The hospital tallied a 39 percent decrease in ER claims and hospital admissions dropped 44 percent for a cost avoidance of $272,849, while the MCO saw reductions in ER claims and hospital admissions for a total savings of $141,462 -- a combined return on investment of about 450 percent.

These numbers echo similar in-patient assistance programs in other areas:

• California: The Frequent Users of Health Services Initiative, a five-year project funding six California communities, has reduced ER use by 35 percent during the first year of the program and 61 percent during the second year. The savings for that second year alone were $10.3 million.

• Seattle: Plymouth Housing Group’s one-year program saw an 88 percent decrease in hospital admissions and a 74 percent decrease in ER visits.
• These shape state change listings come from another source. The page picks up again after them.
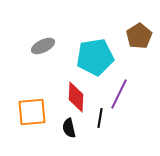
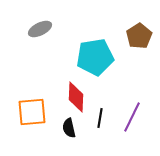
gray ellipse: moved 3 px left, 17 px up
purple line: moved 13 px right, 23 px down
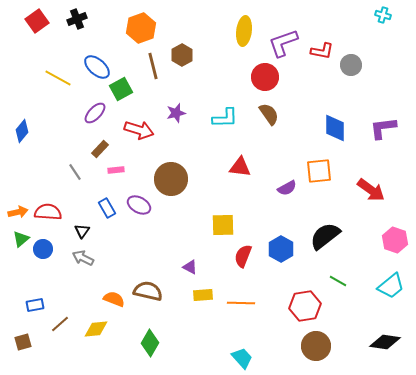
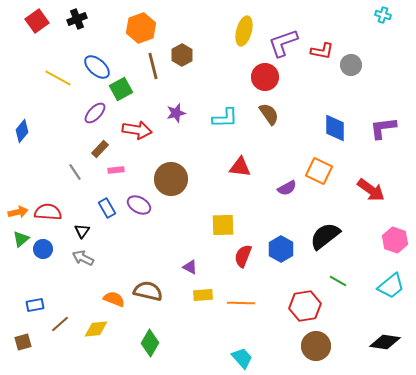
yellow ellipse at (244, 31): rotated 8 degrees clockwise
red arrow at (139, 130): moved 2 px left; rotated 8 degrees counterclockwise
orange square at (319, 171): rotated 32 degrees clockwise
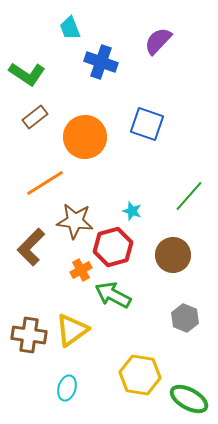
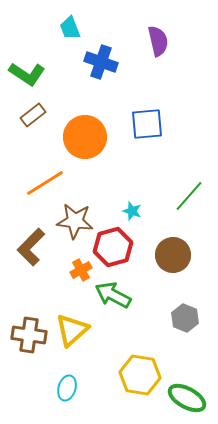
purple semicircle: rotated 124 degrees clockwise
brown rectangle: moved 2 px left, 2 px up
blue square: rotated 24 degrees counterclockwise
yellow triangle: rotated 6 degrees counterclockwise
green ellipse: moved 2 px left, 1 px up
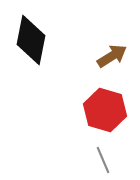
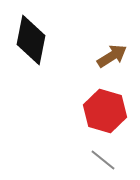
red hexagon: moved 1 px down
gray line: rotated 28 degrees counterclockwise
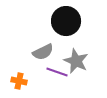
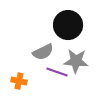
black circle: moved 2 px right, 4 px down
gray star: rotated 20 degrees counterclockwise
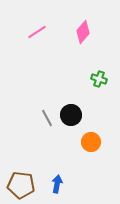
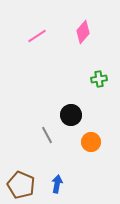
pink line: moved 4 px down
green cross: rotated 28 degrees counterclockwise
gray line: moved 17 px down
brown pentagon: rotated 16 degrees clockwise
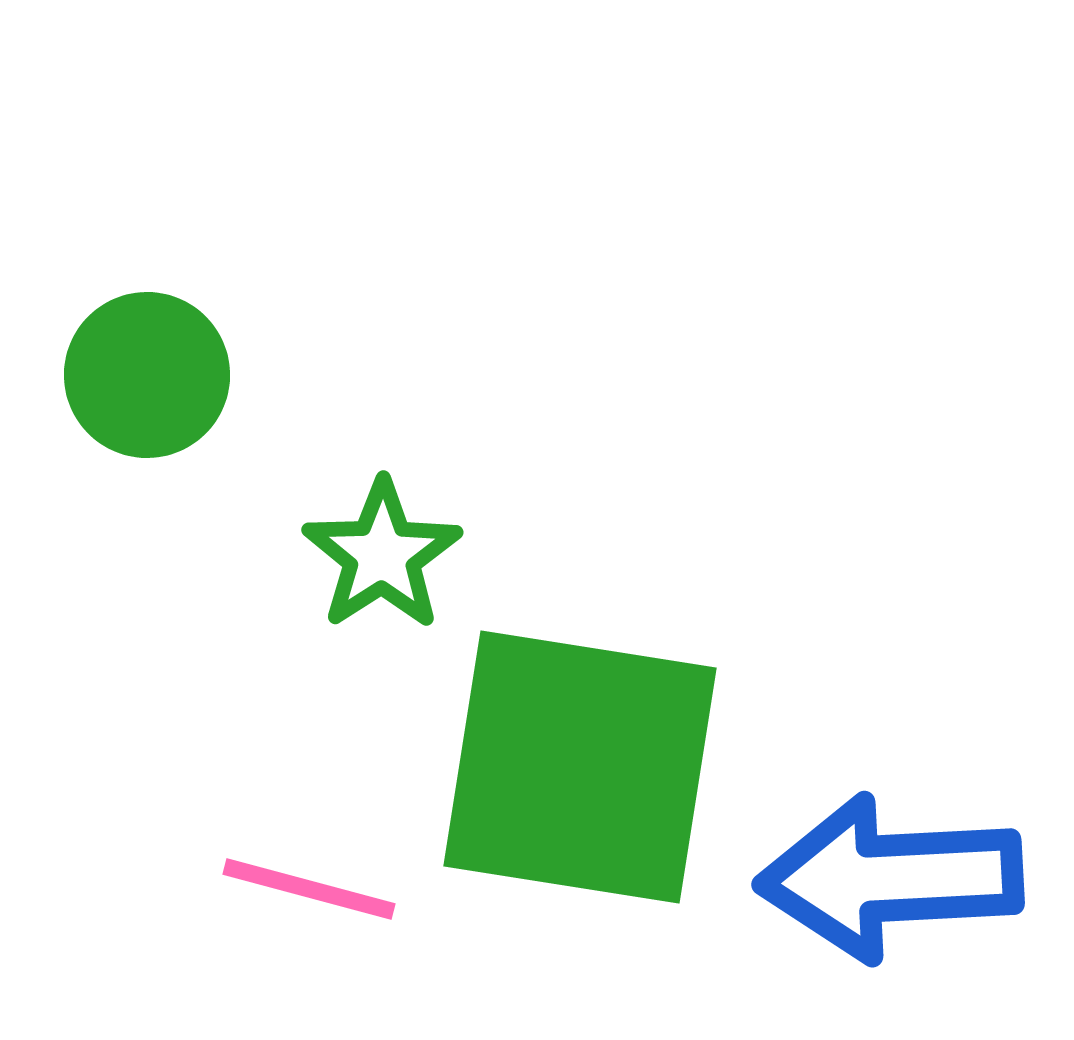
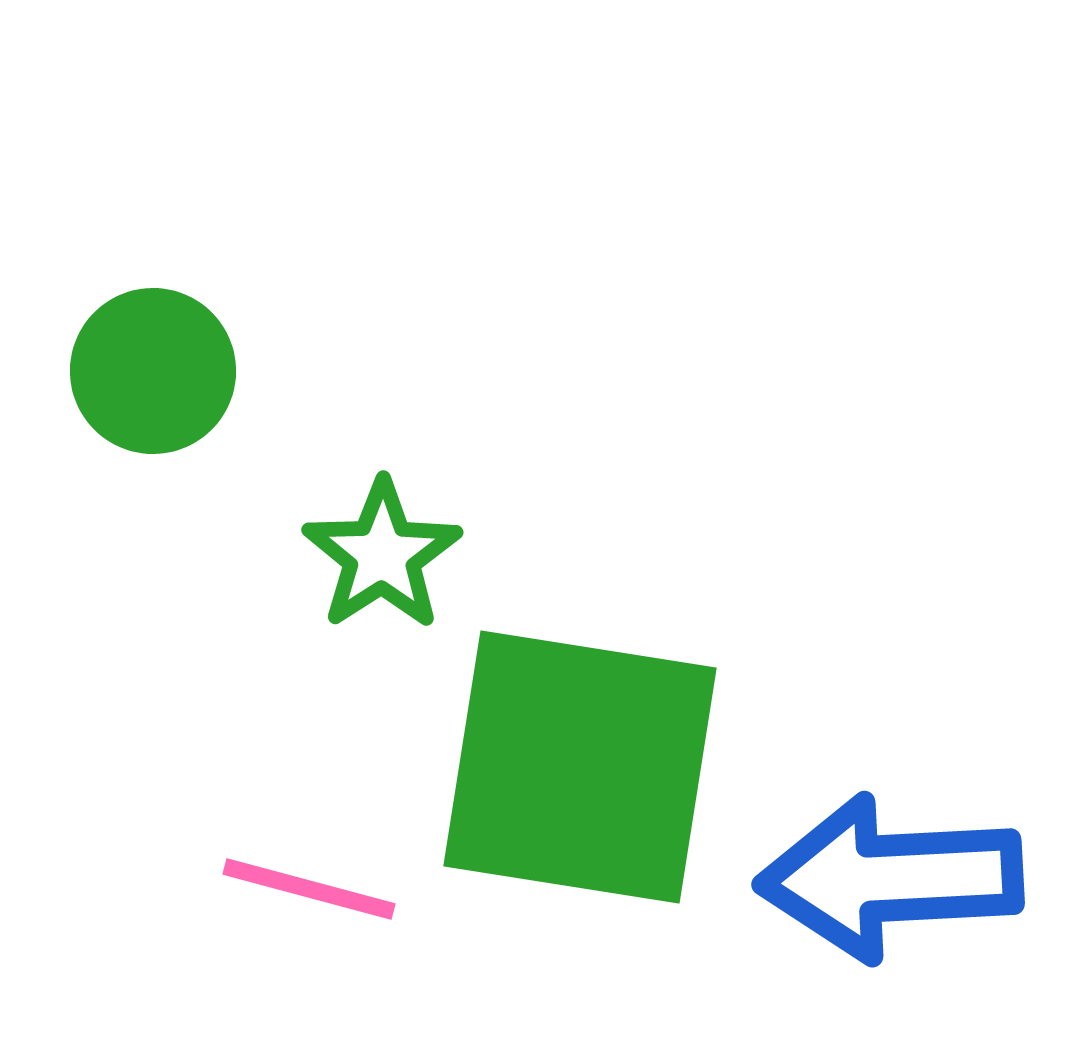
green circle: moved 6 px right, 4 px up
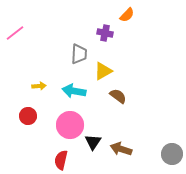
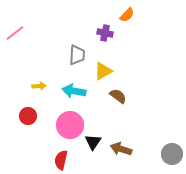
gray trapezoid: moved 2 px left, 1 px down
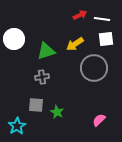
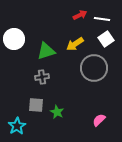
white square: rotated 28 degrees counterclockwise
Overall savings were approximately $1.5 million during the first year, about four times the $372,000 cost of the assistance program.

• Boston: When chronically homeless patients, who averaged 32 ER visits per year, were found housing, their average annual health-care costs were $6,056 compared to $28,436 for those not housed.

This spring, Harder approached state Rep. Patti Fritz about sponsoring a bill authorizing medical assistance reimbursement for in-reach care coordination programs statewide. As a licensed nurse and welfare advocate, she jumped at it. Despite Minnesota’s legislative lockdown this summer, the bill managed to pass. “I said at the legislative hearings that health-care reform has many components,” Harder says. “This is one sliver, one strategy that improves quality and decreases overall costs.”

The Hospital In-Reach Program One-Year Pre/Post Analysis

Allina Hospital in Owatonna, Minn., tracked 24 individuals for one year prior to the start of the program and for one year after its start. There was a 39 percent decrease in emergency department visits and a 44 percent decrease in hospital admissions.

Cost Savings
In Emergency Departments: $163,451
In Non-Emergency Departments: $109,398
Total Medical Savings: $272,849

South Country Health Alliance, a county-based managed care organization, tracked 14 individuals for one year prior to the start of the program and for one year after its launch.

Reduction in Paid Claims
Emergency Department Visits: $43,398
Hospital Admissions: $97,064
Total: $140,462

Caroline Cournoyer is GOVERNING's senior web editor.